Tezcatlipoca (Códice Borgia, lámina 17)


Hace unas semanas, para ilustrar un par de entregas sobre el extranjero Tohuenyo, de quien la leyenda cuenta que enamoró a la hija del gran Huémac mostrándole el miembro viril (“El chile de Tobeyo”, en dos partes; los enlaces, abajo), me serví de una figura del dios Tezcatlipoca que aparece en el portentoso Códice Borgia. Intrigados, algunos lectores me preguntaron de dónde procedía y qué significaba la imagen. Entonces se me ocurrió trasladar las preguntas a mi amigo Eduardo Menache, quien está cursando el doctorado en filosofía con una tesis sobre el célebre documento precolombino.

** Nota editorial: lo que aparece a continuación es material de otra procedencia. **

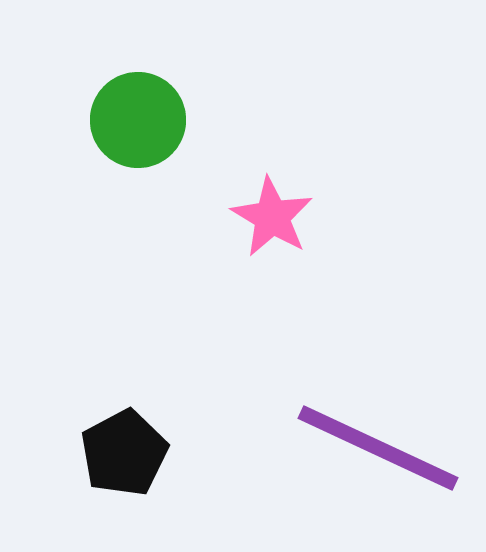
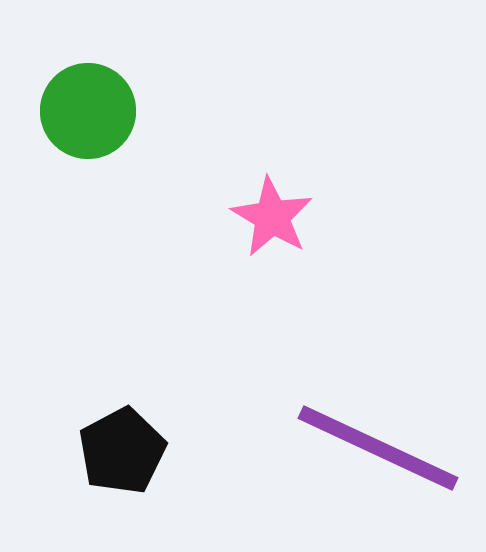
green circle: moved 50 px left, 9 px up
black pentagon: moved 2 px left, 2 px up
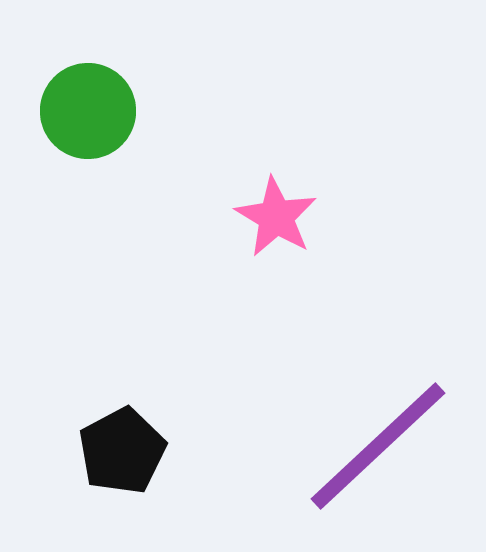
pink star: moved 4 px right
purple line: moved 2 px up; rotated 68 degrees counterclockwise
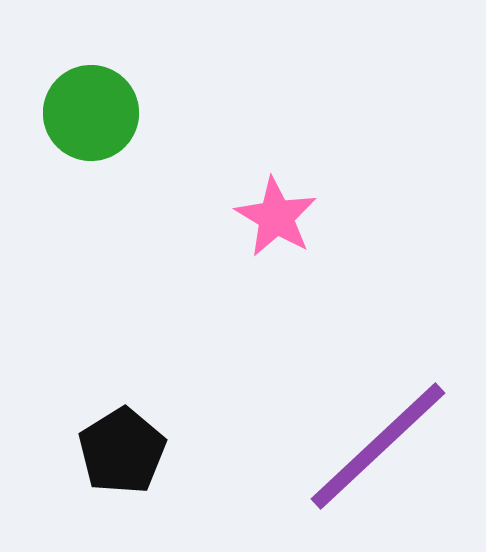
green circle: moved 3 px right, 2 px down
black pentagon: rotated 4 degrees counterclockwise
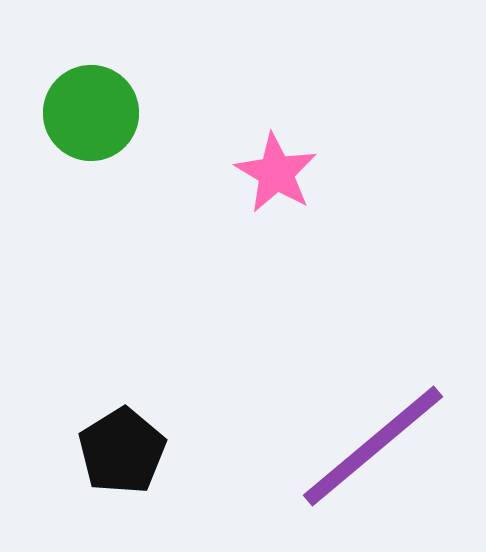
pink star: moved 44 px up
purple line: moved 5 px left; rotated 3 degrees clockwise
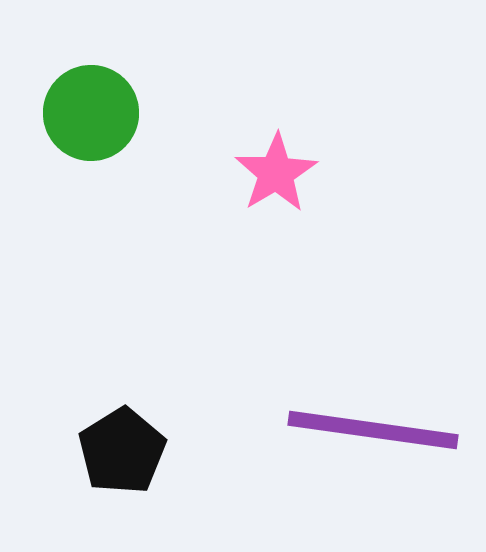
pink star: rotated 10 degrees clockwise
purple line: moved 16 px up; rotated 48 degrees clockwise
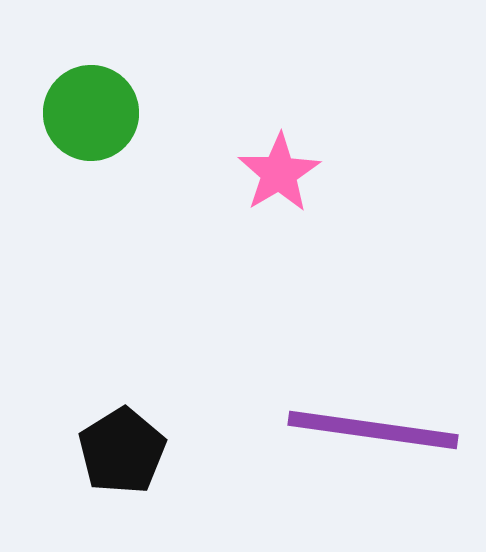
pink star: moved 3 px right
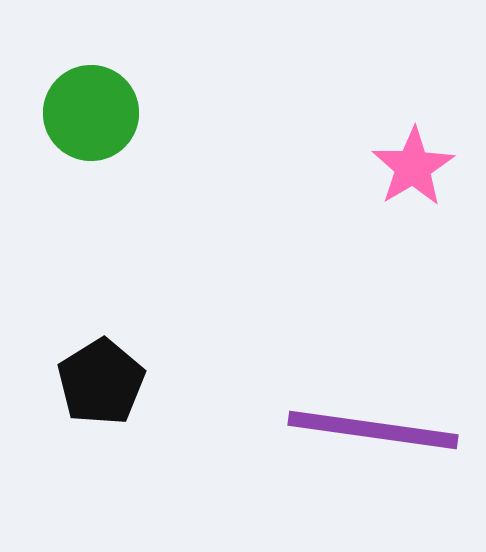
pink star: moved 134 px right, 6 px up
black pentagon: moved 21 px left, 69 px up
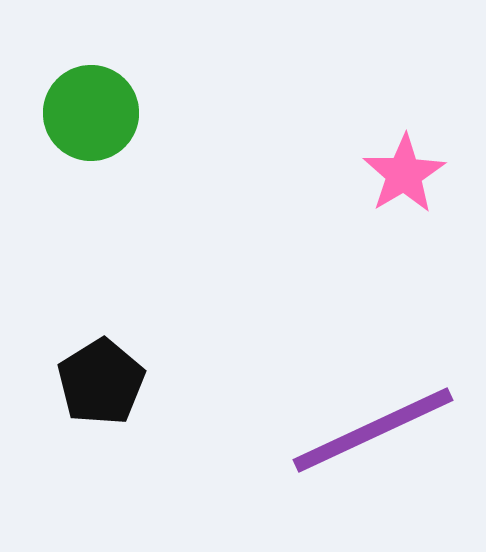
pink star: moved 9 px left, 7 px down
purple line: rotated 33 degrees counterclockwise
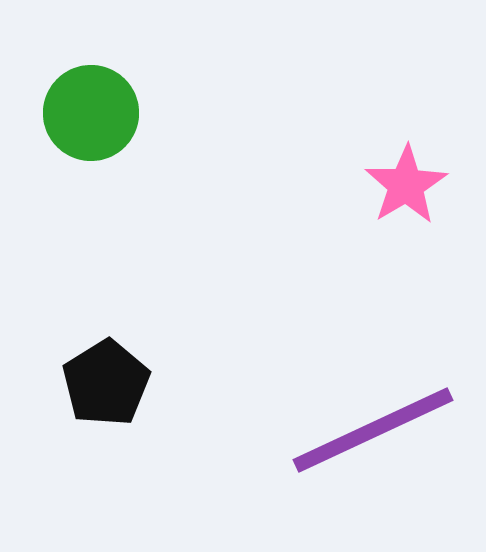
pink star: moved 2 px right, 11 px down
black pentagon: moved 5 px right, 1 px down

Él aceptó y me sugirió que hiciera lo mismo con nuestro amigo común, el novelista y fotógrafo Mario González Suárez. Acompañados de un grupo de exalumnos de la Escuela Mexicana de Escritores, ambos mantienen desde hace largos meses un diálogo interesantísimo y fructífiero sobre el códice. ¿Qué es, qué significa y hacia qué apunta la fastuosa imagen de Tezcatlipoca que aparece en la parte inferior de la lámina 17 del Borgia? He aquí dos interpretaciones complementarias.

Tezcatlipoca (Códice Borgia, lámina 17, parte baja)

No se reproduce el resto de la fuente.